Je vois que Tokido puni des sauts que je pourrais même pas anticiper  ::mellow::  du coup je me demande comment font les joueurs pros ou même un bon joueur s'ils réagissent plus vite et/ou ils font la manip rapidement
Je prends un gros risque à anti-air avec un dragon car si je loupe counter dans mes dents et en plus je suis vulnérable durant quelques frames quand j'initie le mouvement
Mais c'est stylé de punir des sauts avec un dragon  ::P:

----------


## wcxd

Tu utilises bien le dragon MP? Car si oui, comme il est invulnérable aux coups aériens, même si tu es un peu lent tu gagnes quand même.

----------


## ababa

Oui le dragon MP mais des fois je me demande si c'est pas mieux un dragon light pour punir les sauts close range ou les personnages qui ont des moves type le truc de Karin ou de Balrog

----------


## Mr Thy

Nan mais mode training. Tu peux même t'entrainer à plusieures trucs spécifiques en même temps.
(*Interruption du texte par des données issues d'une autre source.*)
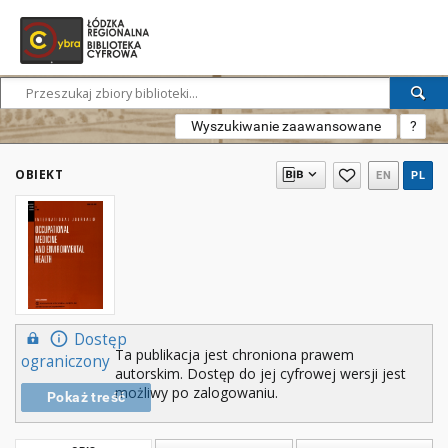
Wyszukiwanie zaawansowane
?
OBIEKT
EN
PL
Dostęp
Ta publikacja jest chroniona prawem
ograniczony
autorskim. Dostęp do jej cyfrowej wersji jest
możliwy po zalogowaniu.
Pokaż treść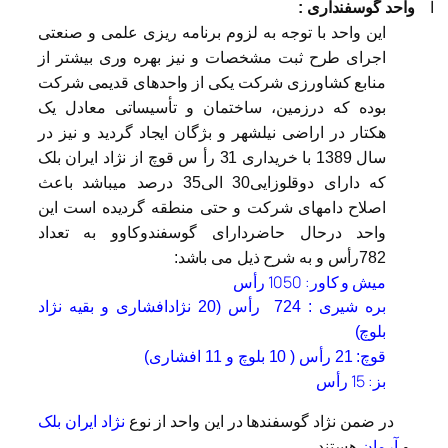
ا
واحد گوسفنداری :
این واحد با توجه به لزوم برنامه ریزی علمی و صنعتی
اجرای طرح ثبت مشخصات و نیز بهره وری بیشتر از
منابع کشاورزی شرکت یکی از واحدهای قدیمی شرکت
بوده که درزمین، ساختمان و تأسیساتی معادل یک
هکتار در اراضی نیلشهر و بژگان ایجاد گردید و نیز در
سال 1389 با خریداری 31 رأ س قوچ از نژاد ایران بلک
که دارای دوقلوزایی30 الی35 درصد میباشد باعث
اصلاح
دامهای شرکت و حتی منطقه گردیده است این
واحد درحال حاضردارای
گوسفندوکاوو به تعداد
782رأس و به شرح ذیل می باشد:
میش و کاور: 1050 رأس
بره شیری : 724 رأس (20 نژادافشاری و بقیه نژاد
بلوچ)
قوچ: 21 رأس ( 10 بلوچ و 11 افشاری)
بز: 15 رأس
در ضمن نژاد گوسفندها در این واحد از نوع
نژاد ایران بلک
و
آرمان
هستند.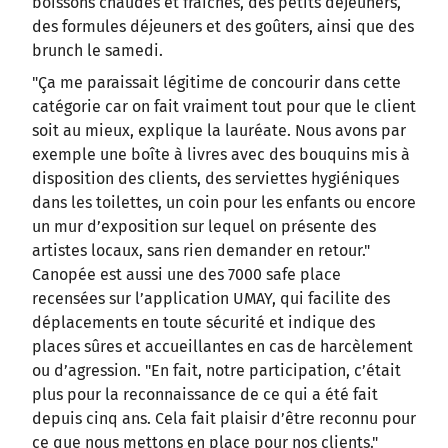
boissons chaudes et fraîches, des petits déjeuners,
des formules déjeuners et des goûters, ainsi que des
brunch le samedi.
"Ça me paraissait légitime de concourir dans cette
catégorie car on fait vraiment tout pour que le client
soit au mieux, explique la lauréate. Nous avons par
exemple une boîte à livres avec des bouquins mis à
disposition des clients, des serviettes hygiéniques
dans les toilettes, un coin pour les enfants ou encore
un mur d’exposition sur lequel on présente des
artistes locaux, sans rien demander en retour."
Canopée est aussi une des 7000 safe place
recensées sur l’application UMAY, qui facilite des
déplacements en toute sécurité et indique des
places sûres et accueillantes en cas de harcèlement
ou d’agression. "En fait, notre participation, c’était
plus pour la reconnaissance de ce qui a été fait
depuis cinq ans. Cela fait plaisir d’être reconnu pour
ce que nous mettons en place pour nos clients."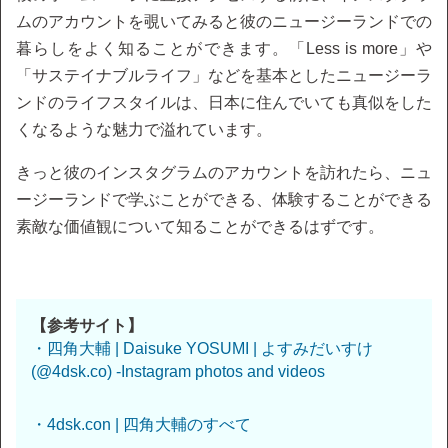
ムのアカウントを覗いてみると彼のニュージーランドでの
暮らしをよく知ることができます。「Less is more」や
「サステイナブルライフ」などを基本としたニュージーラ
ンドのライフスタイルは、日本に住んでいても真似をした
くなるような魅力で溢れています。
きっと彼のインスタグラムのアカウントを訪れたら、ニュ
ージーランドで学ぶことができる、体験することができる
素敵な価値観について知ることができるはずです。
【参考サイト】
・四角大輔 | Daisuke YOSUMI | よすみだいすけ
(@4dsk.co) -Instagram photos and videos
・4dsk.con | 四角大輔のすべて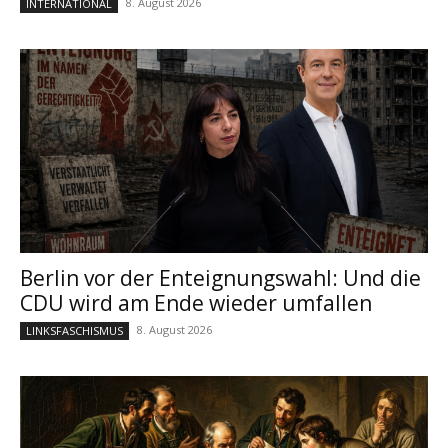
8. August 2026
INTERNATIONAL
Berlin vor der Enteignungswahl: Und die
CDU wird am Ende wieder umfallen
8. August 2026
LINKSFASCHISMUS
Genre prend un shoto comme dummy. Enregistres 5 actions différentes auxquelles tu dois réagir à distance de saut.
Prend par exemple : un coup mouvement de marche avant-arrière. Une boule. Un dash avant+mp, un dash avant+bas mk, un un coup sauté. Fait de telle sorte qu'il n'y a pas un mouvement superflu qui te permet de différencier le début de la variation (genre tu peux faire le même avancer/reculer avant chaque coup).
Active les 5 actions en même temps, le dummy choisira ad random un des 5 coups (et depuis AE, tu peux même cacher le compteur). Mets toi environs à distance de footsies et réagit.
Genre sur le saut, punis avec un anti air. Boule: tatsu mk/hk/parry. Dash: garde ou punis. Purement la marche avant/arrière: tu fais rien.
Après, varie l'espacement entre toi et le dummy et regarde à quelle distance ça devient limite pour toi de faire le bon choix.

Et après t'essayes de ne faire que la réaction qui correspond à l'action (genre, sauter la boule ne compte pas). Avec un peu d'entrainement, tu verras que tu développeras tes réactions, et que tu commenceras à travailler ton espacement (ce qui fait une grosse partie de ton game plan : tenir l'adversaire là où t'as le plus de chances de l'emmerder, aussi bien en attaque qu'en défense).

----------


## yodaxy

Il est pour le moins... particulier le Necalli de Xian :





 ::ninja::

----------


## Mr Thy

Le quadruple shimmy de Guile  ::):

----------


## ababa

::XD:: 

Ce guile est un vrai pro(fesseur) de shimmy  :B):

----------


## Big Bear

Bon, la récréation du faux jeu vidéo (les milliers de AC, de FC, de Fortnumb et autres Pugberté, et la téléphonie mobile) est terminée, le VRAI jeu vidéo est de retour aux affaires: 

Falke débarque demain pour remettre l'Art à sa place légitime, c'est-à-dire posée sur la gueule de la next gen et des jeux pour mendiants-Twitch.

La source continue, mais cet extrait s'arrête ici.